Ransomware gangs have managed to rake in millions of dollars through their attacks, despite a decline in the encryption of victims’ data. Cryptocurrency analytics firm Chainalysis revealed in a recent study that ransomware actors extorted at least $449.1 million in the first half of this year alone, which is a significant increase of $175.8 million compared to the same period in 2022. While other forms of cybercrime, such as scams, have seen a decline of 65% in illicit payments this year, ransomware payments have surged.
The rise in total ransomware payments comes after Chainalysis observed a notable decrease in ransomware payments in 2022, dropping from $766 million in 2021 to $457 million. The company attributed the decline to fewer victims choosing to pay the ransom, as well as the impact of law enforcement actions and sanctions against cryptocurrency exchanges that facilitate ransomware payments and other illicit activities.
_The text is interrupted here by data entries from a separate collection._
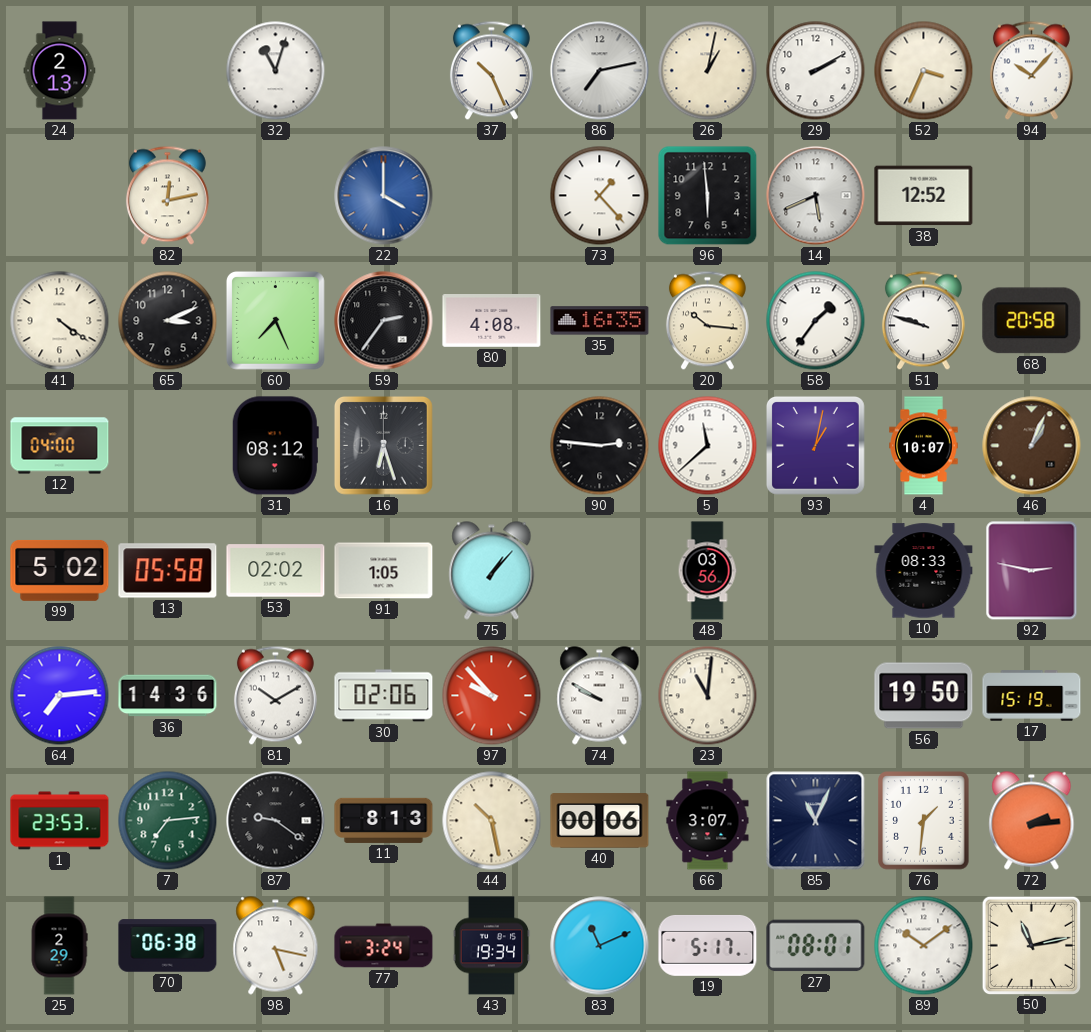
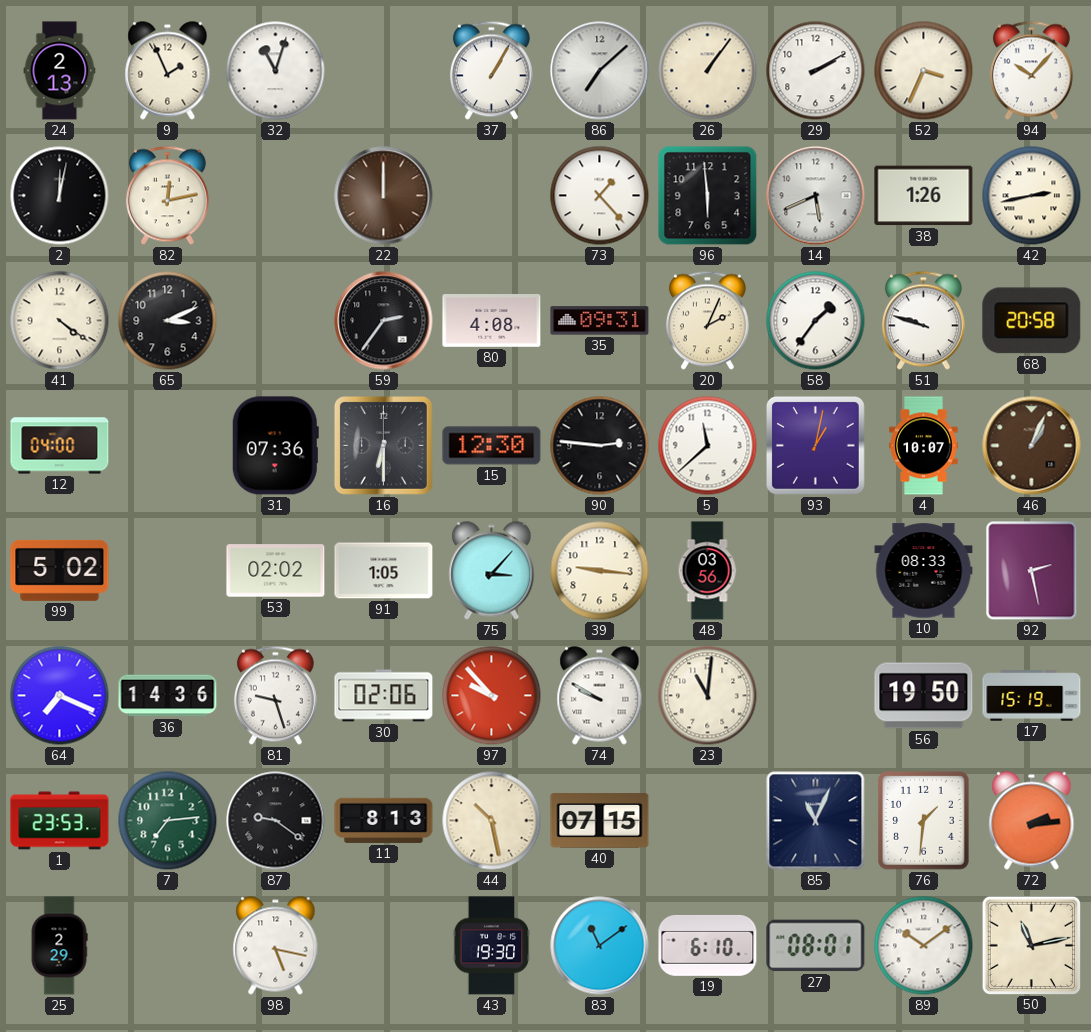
9: none -> 1:56
37: 10:26 -> 1:05
86: 7:13 -> 7:08
26: 1:02 -> 1:06
2: none -> 12:02
22: 4:00 -> 12:00
22 dial: blue -> brown
38: 12:52 -> 1:26
42: none -> 2:43
60: 7:26 -> none
35: 16:35 -> 09:31
20: 10:16 -> 2:04
31: 08:12 -> 07:36
16: 6:27 -> 6:30
15: none -> 12:30
13: 05:58 -> none
75: 1:07 -> 3:07
39: none -> 9:16
92: 2:47 -> 2:28
64: 7:14 -> 7:19
81: 10:10 -> 9:27
40: 00:06 -> 07:15
66: 3:07 -> none
70: 06:38 -> none
77: 3:24 -> none
43: 19:34 -> 19:30
83: 11:11 -> 11:09
19: 5:17 -> 6:10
Chainalysis explained in its report that the resurgence of big game hunting, which involves targeting large organizations with deep pockets for ransomware attacks, has contributed to the reversal in fortune for ransomware gangs. Additionally, the number of successful small attacks has also grown, further boosting the cybercriminals’ profits.
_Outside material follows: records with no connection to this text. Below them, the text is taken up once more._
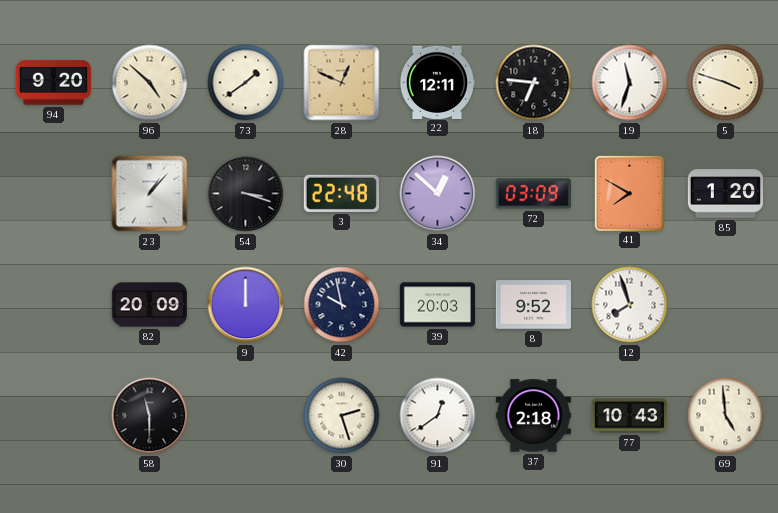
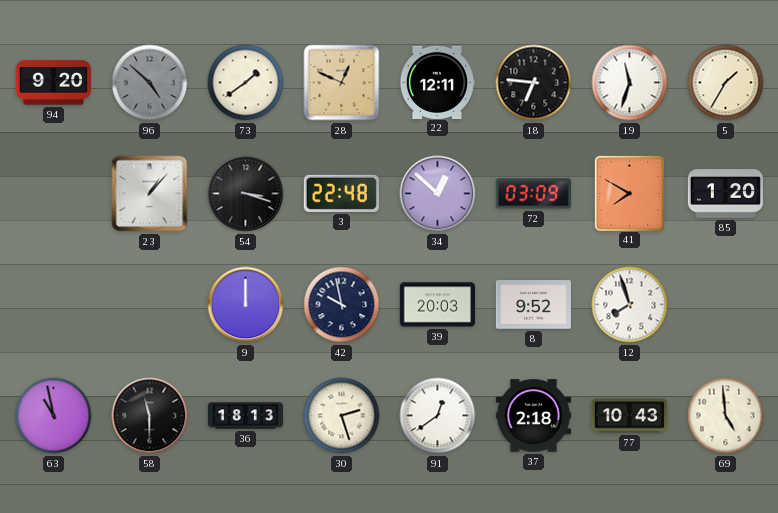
96 dial: cream -> grey
5: 3:48 -> 1:35
82: 20:09 -> none
63: none -> 10:58
36: none -> 18:13
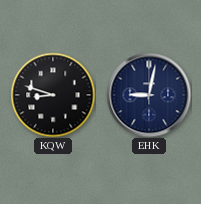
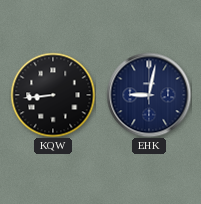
KQW: 8:48 -> 8:44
The report also mentioned the influence of Russia’s invasion of Ukraine in February 2022 on the decline in ransomware payments and overall threat activity last year. The conflict likely displaced ransomware operators and diverted their focus away from financially motivated cyber intrusions, according to Chainalysis.
Kivu Consulting, a cybersecurity firm based in Berkeley, California, supported Chainalysis’ findings, reporting a sharp increase in ransomware payments in 2023. Andrew Davis, Kivu’s general counsel and risk officer, noted that his company had observed extremely high initial demands this year, along with increasingly aggressive extortion tactics employed by ransomware gangs. These tactics include harassment of organizations’ employees, which may be a response to the decline in victims opting to pay ransoms.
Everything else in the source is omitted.